Transport: the TCP-or-UDP fork
One last thing the Transport layer hides: it isn't a single protocol but a choice between two, and the choice is a genuine trade.
TCP is reliable, ordered, and connection-oriented. It sets up a connection with a three-way handshake, guarantees delivery, retransmits anything lost, and keeps bytes in order. You pay for that with round-trips and bookkeeping. It's what HTTP(S), SSH, and email use, anywhere correctness matters more than the last millisecond.
UDP is fire-and-forget. No handshake, no guarantees, no ordering: just send and hope. In exchange you get lower latency and almost no overhead. It's what DNS, live video and voice, and online games use, where a single dropped packet matters far less than arriving on time.

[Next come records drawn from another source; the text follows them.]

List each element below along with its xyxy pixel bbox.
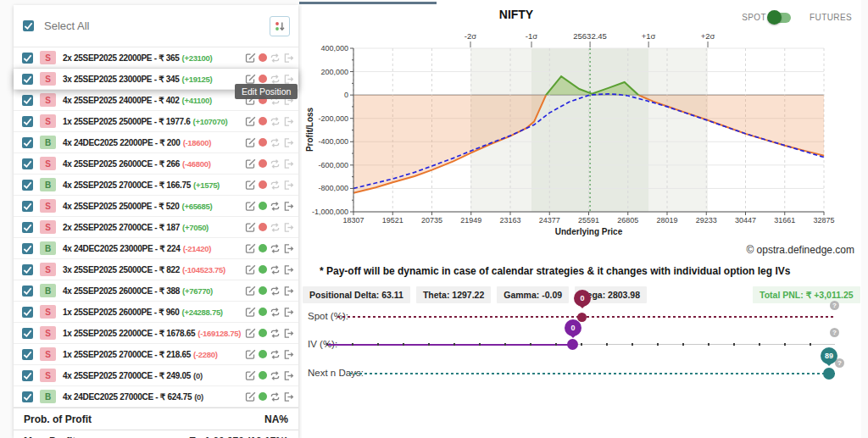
repeat-position-icon[interactable] [270,158,281,169]
repeat-position-icon[interactable] [270,391,281,402]
position-row[interactable]: S4x 25SEP2025 26000CE - ₹ 266(-46800) [14,153,298,175]
exit-position-icon[interactable] [283,53,294,64]
position-row[interactable]: S1x 25SEP2025 27000CE - ₹ 218.65(-2280) [14,344,298,365]
edit-position-icon[interactable] [245,243,256,254]
row-checkbox[interactable] [22,158,33,169]
row-checkbox[interactable] [22,53,33,64]
repeat-position-icon[interactable] [270,307,281,318]
row-checkbox[interactable] [22,116,33,127]
days-slider-track[interactable] [349,373,835,374]
spot-help-icon[interactable]: ? [830,301,839,310]
row-checkbox[interactable] [22,328,33,339]
exit-position-icon[interactable] [283,116,294,127]
row-checkbox[interactable] [22,201,33,212]
row-checkbox[interactable] [22,349,33,360]
iv-help-icon[interactable]: ? [830,328,839,337]
days-slider-knob[interactable] [823,368,835,380]
position-row[interactable]: S3x 25SEP2025 25000CE - ₹ 822(-104523.75… [14,259,298,280]
exit-position-icon[interactable] [283,201,294,212]
svg-text:28019: 28019 [656,216,677,225]
repeat-position-icon[interactable] [270,370,281,381]
edit-position-icon[interactable] [245,158,256,169]
edit-position-icon[interactable] [245,137,256,148]
iv-slider-knob[interactable] [567,339,578,350]
repeat-position-icon[interactable] [270,349,281,360]
edit-position-icon[interactable] [245,286,256,297]
edit-position-icon[interactable] [245,349,256,360]
row-checkbox[interactable] [22,74,33,85]
max-profit-value: ₹ +1,60,970 (12.17%) [189,435,288,438]
exit-position-icon[interactable] [283,307,294,318]
status-dot [259,159,267,168]
edit-position-icon[interactable] [245,370,256,381]
edit-position-icon[interactable] [245,328,256,339]
row-checkbox[interactable] [22,391,33,402]
position-row[interactable]: S2x 25SEP2025 22000PE - ₹ 365(+23100) [14,47,298,69]
row-checkbox[interactable] [22,243,33,254]
exit-position-icon[interactable] [283,222,294,233]
position-row[interactable]: B4x 24DEC2025 27000CE - ₹ 624.75(0) [14,386,298,408]
row-checkbox[interactable] [22,180,33,191]
repeat-position-icon[interactable] [270,116,281,127]
position-row[interactable]: B4x 25SEP2025 27000CE - ₹ 166.75(+1575) [14,175,298,196]
row-checkbox[interactable] [22,286,33,297]
exit-position-icon[interactable] [283,370,294,381]
position-row[interactable]: S1x 25SEP2025 25000PE - ₹ 1977.6(+107070… [14,111,298,132]
edit-position-icon[interactable] [245,180,256,191]
repeat-position-icon[interactable] [270,328,281,339]
side-badge: S [40,263,56,276]
max-profit-row: Max. Profit ₹ +1,60,970 (12.17%) [14,430,298,438]
row-actions [245,391,294,402]
repeat-position-icon[interactable] [270,180,281,191]
days-slider-value-balloon: 89 [821,347,837,364]
exit-position-icon[interactable] [283,328,294,339]
repeat-position-icon[interactable] [270,222,281,233]
repeat-position-icon[interactable] [270,74,281,85]
repeat-position-icon[interactable] [270,137,281,148]
exit-position-icon[interactable] [283,243,294,254]
repeat-position-icon[interactable] [270,286,281,297]
position-row[interactable]: S1x 25SEP2025 22000CE - ₹ 1678.65(-16912… [14,323,298,344]
position-row[interactable]: S4x 25SEP2025 25000PE - ₹ 520(+65685) [14,196,298,217]
row-actions [245,116,294,127]
position-row[interactable]: B4x 24DEC2025 22000PE - ₹ 200(-18600) [14,132,298,153]
position-row[interactable]: S4x 25SEP2025 27000CE - ₹ 249.05(0) [14,365,298,386]
exit-position-icon[interactable] [283,391,294,402]
position-row[interactable]: S1x 25SEP2025 26000PE - ₹ 960(+24288.75) [14,302,298,323]
repeat-position-icon[interactable] [270,201,281,212]
row-checkbox[interactable] [22,264,33,275]
edit-position-icon[interactable] [245,391,256,402]
row-checkbox[interactable] [22,137,33,148]
exit-position-icon[interactable] [283,180,294,191]
edit-position-icon[interactable] [245,201,256,212]
position-row[interactable]: B4x 24DEC2025 23000PE - ₹ 224(-21420) [14,238,298,259]
edit-position-icon[interactable] [245,116,256,127]
repeat-position-icon[interactable] [270,53,281,64]
sort-positions-button[interactable] [270,16,290,36]
edit-position-icon[interactable] [245,53,256,64]
edit-position-icon[interactable] [245,74,256,85]
row-checkbox[interactable] [22,370,33,381]
row-checkbox[interactable] [22,222,33,233]
exit-position-icon[interactable] [283,158,294,169]
svg-text:-2σ: -2σ [465,31,476,41]
row-actions [245,243,294,254]
exit-position-icon[interactable] [283,74,294,85]
edit-position-icon[interactable] [245,222,256,233]
exit-position-icon[interactable] [283,137,294,148]
edit-position-icon[interactable] [245,264,256,275]
position-row[interactable]: B4x 25SEP2025 26000CE - ₹ 388(+76770) [14,280,298,302]
position-label: 4x 24DEC2025 22000PE - ₹ 200 [63,138,181,147]
row-checkbox[interactable] [22,307,33,318]
position-label: 1x 25SEP2025 22000CE - ₹ 1678.65 [63,329,195,338]
exit-position-icon[interactable] [283,286,294,297]
repeat-position-icon[interactable] [270,264,281,275]
exit-position-icon[interactable] [283,349,294,360]
select-all-checkbox[interactable] [23,20,34,31]
position-row[interactable]: S2x 25SEP2025 27000CE - ₹ 187(+7050) [14,217,298,238]
spot-slider-knob[interactable] [577,313,587,322]
edit-position-icon[interactable] [245,307,256,318]
repeat-position-icon[interactable] [270,243,281,254]
row-checkbox[interactable] [22,95,33,106]
exit-position-icon[interactable] [283,264,294,275]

That's the same decision the whole model keeps making in miniature: each layer hands you a clean contract and hides the machinery, right up until the one place, like this fork, where the trade-off is yours to make.
The whole stack, in one breath
Read it bottom to top and it all chains together. The Physical layer pushes bits; the Data Link layer wraps them in frames addressed to the next device by MAC, resolved via ARP; the Network layer routes packets across the world by IP; the Transport layer delivers them to the right application by port and decides whether to guarantee it; and the top three layers (Session, Presentation, Application) open the conversation, encrypt it, and finally make it mean something to your code. Encapsulation is how a request acquires all those envelopes on the way down, and decapsulation is how it sheds them on the way up. Every device along the path opens only the envelopes it needs and forwards the rest.
A request doesn't travel through seven layers so much as it gets dressed in them and undressed again at the other end. Once you can see the envelopes, the whole internet stops looking like magic and starts looking like the post office it actually is.